== Segment start ==

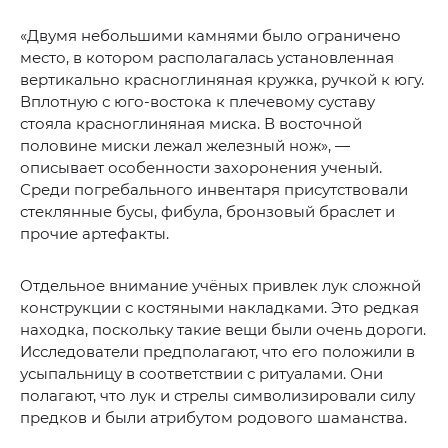
«Двумя небольшими камнями было ограничено
место, в котором располагалась установленная
вертикально красноглиняная кружка, ручкой к югу.
Вплотную с юго-востока к плечевому суставу
стояла красноглиняная миска. В восточной
половине миски лежал железный нож», —
описывает особенности захоронения ученый.
Среди погребального инвентаря присутствовали
стеклянные бусы, фибула, бронзовый браслет и
прочие артефакты.
Отдельное внимание учёных привлек лук сложной
конструкции с костяными накладками. Это редкая
находка, поскольку такие вещи были очень дороги.
Исследователи предполагают, что его положили в
усыпальницу в соответствии с ритуалами. Они
полагают, что лук и стрелы символизировали силу
предков и были атрибутом родового шаманства.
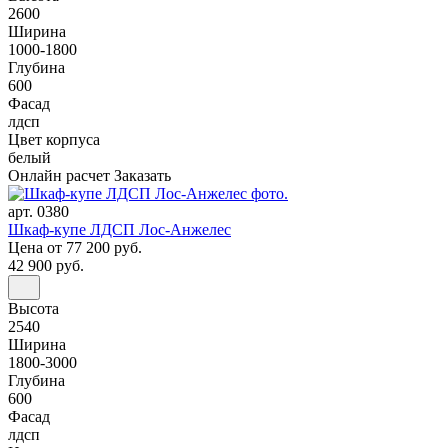
2600
Ширина
1000-1800
Глубина
600
Фасад
лдсп
Цвет корпуса
белый
Онлайн расчет
Заказать
арт. 0380
Шкаф-купе ЛДСП Лос-Анжелес
Цена
от 77 200 руб.
42 900 руб.
Высота
2540
Ширина
1800-3000
Глубина
600
Фасад
лдсп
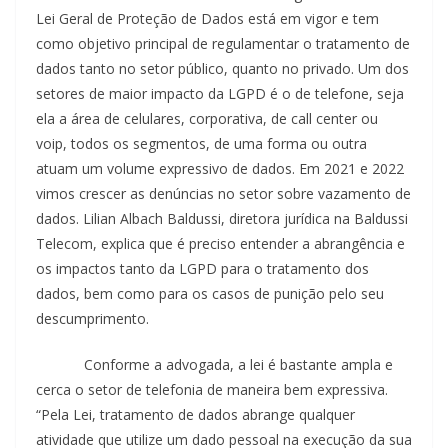
Lei Geral de Proteção de Dados está em vigor e tem
como objetivo principal de regulamentar o tratamento de
dados tanto no setor público, quanto no privado. Um dos
setores de maior impacto da LGPD é o de telefone, seja
ela a área de celulares, corporativa, de call center ou
voip, todos os segmentos, de uma forma ou outra
atuam um volume expressivo de dados. Em 2021 e 2022
vimos crescer as denúncias no setor sobre vazamento de
dados. Lilian Albach Baldussi, diretora jurídica na Baldussi
Telecom, explica que é preciso entender a abrangência e
os impactos tanto da LGPD para o tratamento dos
dados, bem como para os casos de punição pelo seu
descumprimento.
Conforme a advogada, a lei é bastante ampla e
cerca o setor de telefonia de maneira bem expressiva.
“Pela Lei, tratamento de dados abrange qualquer
atividade que utilize um dado pessoal na execução da sua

== Segment end ==

◆ Problem ◆
Scan the lines above for the word "LGPD". Return each one that has it.

◆ Task output ◆
setores de maior impacto da LGPD é o de telefone, seja
os impactos tanto da LGPD para o tratamento dos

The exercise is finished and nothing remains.